Assignment: Your answer must be the data repeated exactly, with no pictures in it.

(Saved data entries)
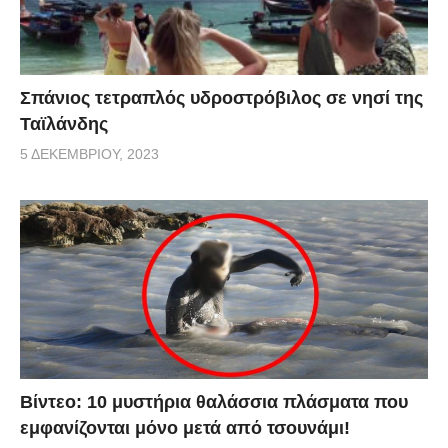
Σπάνιος τετραπλός υδροστρόβιλος σε νησί της
Ταϊλάνδης
5 ΔΕΚΕΜΒΡΊΟΥ, 2023
Βίντεο: 10 μυστήρια θαλάσσια πλάσματα που
εμφανίζονται μόνο μετά από τσουνάμι!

Result:
Σπάνιος τετραπλός υδροστρόβιλος σε νησί της
Ταϊλάνδης
5 ΔΕΚΕΜΒΡΊΟΥ, 2023
Βίντεο: 10 μυστήρια θαλάσσια πλάσματα που
εμφανίζονται μόνο μετά από τσουνάμι!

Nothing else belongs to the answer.